Prior to sealing up the chamber and pumping the
vacuum system down, a LIGO optics technician
inspects one of LIGO’s core optics (mirrors) by
illuminating its surface with light at a glancing angle.
It is critical to LIGO's operation that there is no
contamination on any of its optical surfaces.
Credit: Matt Heintze/Caltech/MIT/LIGO Lab
Update, 11 February: A hundred years after Einstein predicted them, gravitational waves from a cataclysmic event a billion years ago have been observed.

For the first time, scientists have observed gravitational waves, ripples in the fabric of spacetime arriving at Earth from a cataclysmic event in the distant universe. This confirms a major prediction of Albert Einstein's 1915 general theory of relativity and opens an unprecedented new window to the cosmos.

The discovery was announced on 11 February at a press conference in Washington, DC, hosted by the National Science Foundation, the primary funder of the Laser Interferometer Gravitational Wave Observatory (LIGO).

The gravitational waves were produced during the final fraction of a second of the merger of two black holes to produce a single, more massive spinning black hole. This collision of two black holes had been predicted but never observed.

The event took place on 14 September 2015 at 5:51 a.m. EDT (09:51 UTC) by both of the twin (LIGO) detectors, located in Livingston, Louisiana, and Hanford, Washington.
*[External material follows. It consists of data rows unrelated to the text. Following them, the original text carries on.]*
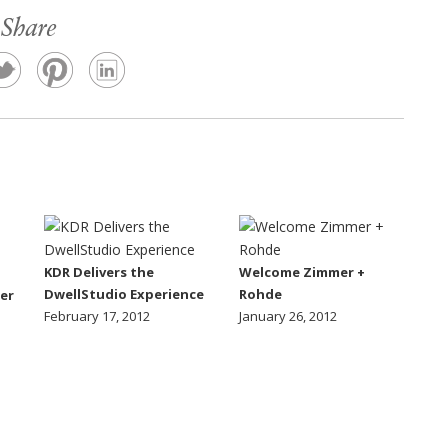
Share
KDR Delivers the
Welcome Zimmer +
DwellStudio Experience
Rohde
er
February 17, 2012
January 26, 2012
The LIGO observatories are funded by the National Science Foundation (NSF), and were conceived, built and are operated by the California Institute of Technology (Caltech) and the Massachusetts Institute of Technology (MIT).


Earlier this week (on 8 February), we wrote:

Gravitational wave rumors pulsate through media


The control room of the LIGO Hanford detector site
near Hanford, Washington. Credit: Caltech/MIT/LIGO Lab
The cosmic rumor mill has been busy lately with tweets and lots of buzz about a potential announcement of observation of gravitational waves by the Laser Interferometer Gravitational Wave Observatory (LIGO). Predicted by Einstein 100 years ago, gravitational waves are ripples in space-time caused by collisions of massive objects like black holes and neutron star.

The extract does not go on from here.